OPINION: The Board must change its ways of working to remain relevant

The BoD gets some things spectacularly right but its lack of response to Liz truss' recent comments show it can also gets things spectacularly wrong, writes Joe Millis

For most of its more than 260-year existence, the Board of Deputies served as a voice for a mainly homogenous British Jewish community. And while British Jewry is no longer as homogeneous, long may the Board continue to serve… But change is needed.

For most of this time, British Jews were, by and large, middle-of-the-road, United Synagogue types, who read the one Jewish newspaper (not this one), drove to shul on Shabbat and kept kosher at home. Yes, there were rows, but these were fairly low-key (except perhaps the broigus over Rabbi Louis Jacobs) and were kept within the community. Sha… shtill… was the order of the day.

But in the past two decades or so there has been a change – some would say for the better, others will disagree, but I’m not here to judge. Change happens.

The Board still has a role, and when it gets things right, it does so spectacularly.

For example the response in Hebrew to the arrival on this sceptred isle of anti-Arab, anti-LGBT, anti-Progressive Jews, anti-everyone-not-like-him Betzalel Smotrich was magnificent. Telling him to sling his hook in the clearest possible terms was a work of art – even if it did ruffle a few feathers both here and in Israel.

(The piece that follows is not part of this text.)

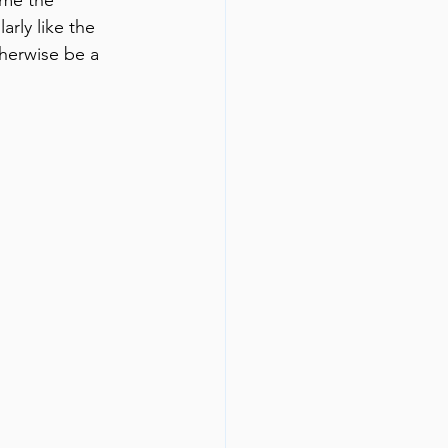
rly like the 
herwise be a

The Board’s interfaith work is also exemplary as is its standing up for the Uighurs, refugees and asylum seekers, and work with the Eco Synagogue movement.

The same goes for the commission on racial inclusivity in British Jewry. A serious look into the way we look at the non-Ashkenazim in British Jewry was way overdue.

All this, and others, is down to the hard work of current president, Marie van der Zyl, and her team of HOs both this term and the previous one.

But when the Board gets it wrong it does so equally spectacularly.

This month’s abysmal failure by the Board leadership to call out the use of Antisemitic stereotypes and the weaponisation of Jews by Tory party leadership candidate Liz Truss is a case in point.

This was compounded by its silence on Brandon Lewis’ attempt to rope in the Jews to support his government’s attempt to get out of the mess it itself created over the Northern Ireland protocol.

If it feels so limited by the constraints of wanting access to the Conservatives, how on earth can it claim to have zero tolerance of antisemitism and to call it out where it sees it, without fear or favour? It can’t, despite protestations to the contrary.

And on Israel, which needs a trigger warning every time it is mentioned at the Board and leads only to massive and ugly rows between right and left (guilty as charged, M’lud), then there are loads of like-minded regional or professional Friends Of… groups. And anyway, isn’t the embassy and the ambassador supposed to look after relations between the two countries?

And herein lies the main problem.

In the 21st century, and where British Jews are, you cannot have a single organisation which claims to be the “Voice of British Jews” that “Stands for EveryBoDy” unless it lives up to its description of being democratic.

In fact, its membership – 300 or so synagogues and organisations – doesn’t even represent the majority of affiliated and involved British Jews. There are at least 400 synagogues at last count and well over 1,000 organisations – large and small.

So what to do?

Unfortunately, attempts at internal reform have crashed against a brick wall of vested interests and personal animosities.

A bit of democracy and accountability would be a start.

The Board is democratically elected – or close enough, since most organisations choose their deputy without election and many Synagogue representatives are there through inertia or muggin’s turn.

But where there is a democratic deficit is the relationship between the Honorary Officers and the deputies themselves.

Policy is made by the HOs, largely without consulting deputies, and certainly without debates and votes.

I’m not saying that every time the Board wants to make a statement on something, it has to have a phone ballot of deputies. But what is needed is debates and votes for a policy framework, whether it be on the unquestioning support for the Holocaust memorial in Victoria Tower Gardens or backing for every Israeli government line.

And these policies need to be suggested by the HOs, because getting deputies’ motions to the floor is a long, arduous and complicated process.

At the moment, at least, we are told that policy is determined by the HOs, in consultation with professional staff and unnamed stakeholders who appear to have more power than elected deputies.

Another idea would be to have term limits – say three or four three-year terms. As it stands, there are some deputies who have been there forever and they seem to think that is virtuous. It isn’t. It breeds stale thinking, a sense of entitlement and clogs up the system for younger people, making the Board less attractive for them.

I once asked at a meeting for a show of hands of how many under 40s were present. About six put their hands up.

This could be helped by deputies standing down at retirement age or if they have finished their time as HOs.

Speaking of younger people, leave our wonderful UJS to deal with various nastiness on campus. They know what they are doing and don’t need “grown-ups” wading in. Some times – most times in fact – it’s a hindrance not a help.

In short, deputies need now to put their heads together to make the organisation more democratic and, dare I say it, relevant for 21st-century British Jews.